Before they left the house, Rachel spoke very little to Erm. She had always mistrusted him, though not as much since her wedding night, when he’d told her, “Ledford is the brother I never had, and I’d take a bullet for him.” Still, when he was under her roof, she watched him, close.

In the basement, Ledford pulled Erm’s leather envelope from under the swastika quilt in the trunk. Erm opened it and pulled a hundreddollar bill from the stack. “For your trouble,” he said. “And if you want to double it, look at the over-under on Maryland tomorrow. Now let’s go play some poker.”

Staples’ house was small, dark inside.

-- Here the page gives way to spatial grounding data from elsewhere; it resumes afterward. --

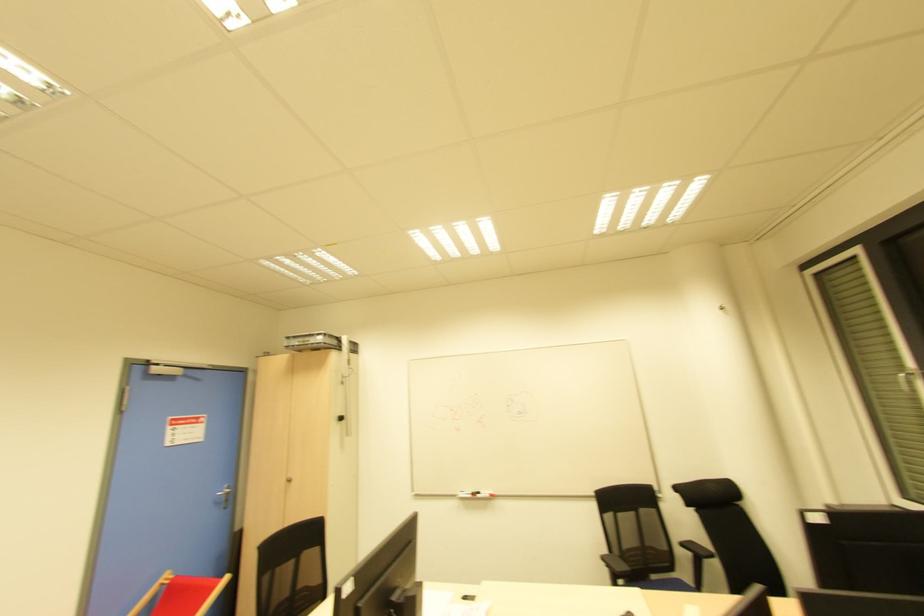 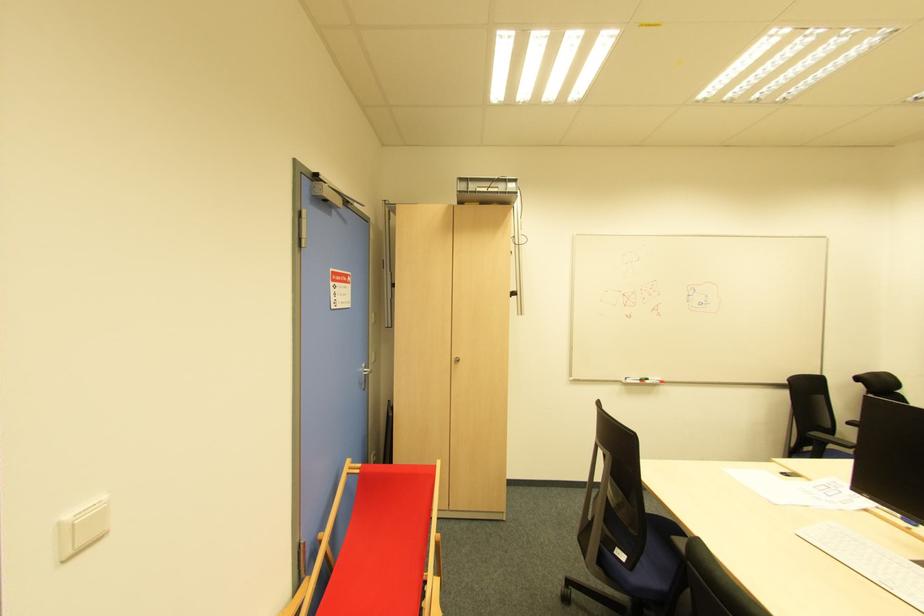 The point at [478,496] is marked in the first image. Where is the corresponding point in the second image?

(647, 383) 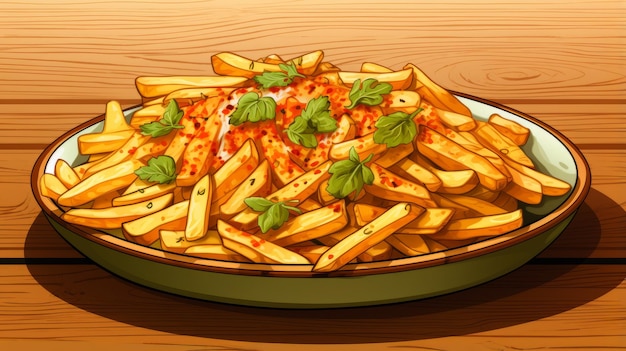 What are the coordinates of `bowl interior` in the screenshot? It's located at (550, 161). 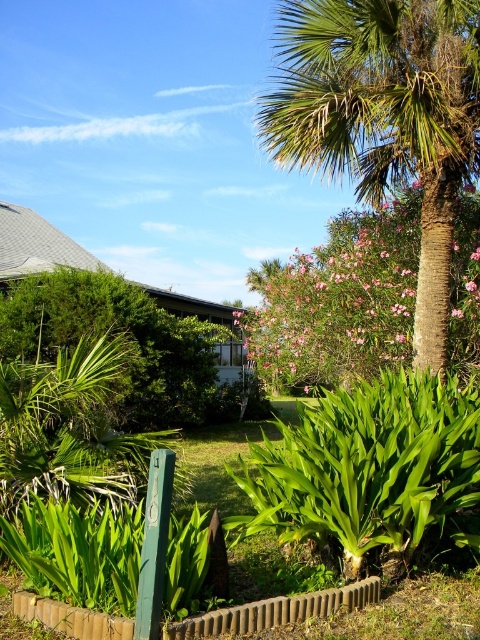 Question: Which is farther from the green leafy bush at center?

Choices:
 (A) brick fence at lower center
 (B) green textured palm tree at upper right

Answer: (A)

Question: Which point is farther to the camera?

Choices:
 (A) (190, 371)
 (B) (343, 124)

Answer: (A)

Question: Which object appears farthest from the camera in this image?

Choices:
 (A) green leafy bush at center
 (B) brick fence at lower center

Answer: (A)

Question: Does green leafy bush at center appear on the right side of brick fence at lower center?

Choices:
 (A) yes
 (B) no

Answer: (B)

Question: Is green textured palm tree at upper right bigger than green leafy bush at center?

Choices:
 (A) yes
 (B) no

Answer: (A)

Question: Can you confirm if green leafy bush at center is positioned to the left of brick fence at lower center?

Choices:
 (A) yes
 (B) no

Answer: (A) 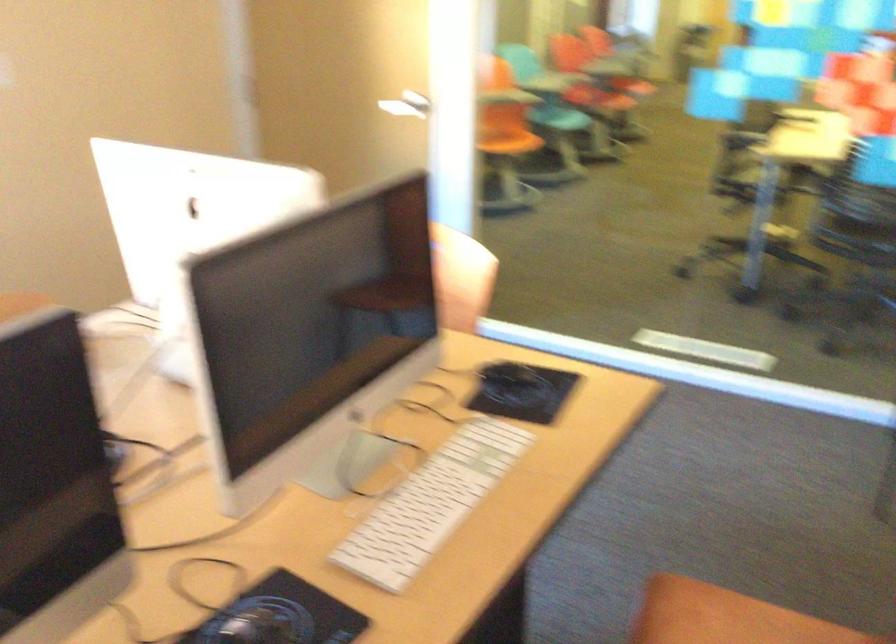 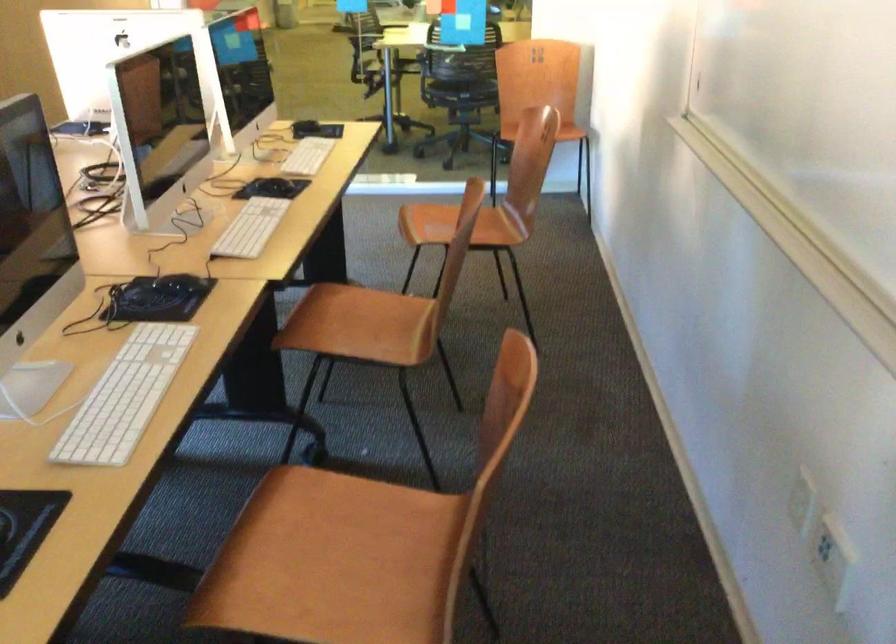 The images are taken continuously from a first-person perspective. In which direction are you moving?

The cameraman walked toward left, backward. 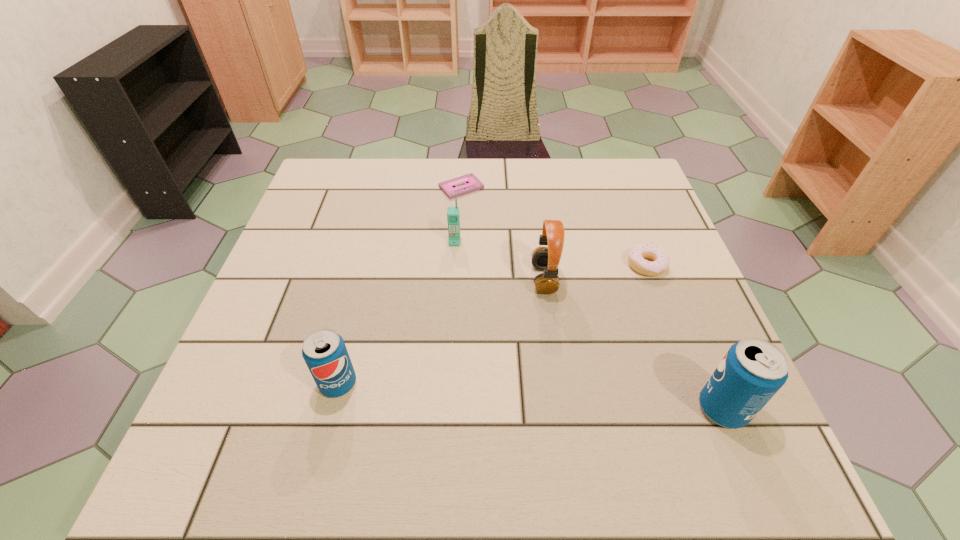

From the record player in the corner, Louis Armstrong’s “Big Butter and Egg Man” played. The acorn ceiling fixture gathered smoke from below.

Each of the card table’s four legs carried an ashtray. The men sat slouched over their elbows. They eyeballed the cards face up on the table and lifted the corner of those faced down. Ledford folded after Fifth Street, Bob after Sixth. Erm dealt in a manner bespeaking experience. The cards flipped from his finger and thumb and turned a singular revolution before landing flat. He was showing a pair of Jacks. Staples, a pair of sevens.

“Check,” Staples said. He tossed in a nickel, and down came Seventh Street. They showed their five and Erm took the pot, again.

Bob shook his head. He was ten years younger than Don, yet everything about them seemed identical—voice, movements, eyes, laugh. Bob was a less-wrinkled, clean-shaven version of his brother. He scooted his chair back. “I gotta hit the head,” he said.

“Magnifying glass is in the top bureau drawer,” Don said.

Erm laughed and raked in his dollar seventy-five.

Staples packed his pipe and lit it. “Ledford tells me you’ve recently married.”

“That’s right.” Erm’s nod was loose on the hinges, and his eyes were shrinking fast. “She’s a looker, but she’s goofy up top, you know?” He tapped his temple with a finger.

Staples laughed. “I know,” he said. “Ain’t we all?”

The clock on the wall read ten past midnight. They’d been playing for three hours. Ledford looked from the clock to his quarter-full rocks glass. He’d gone as easy as he could, but it was harder with Erm around.

The cornet sang a sad tune from the corner.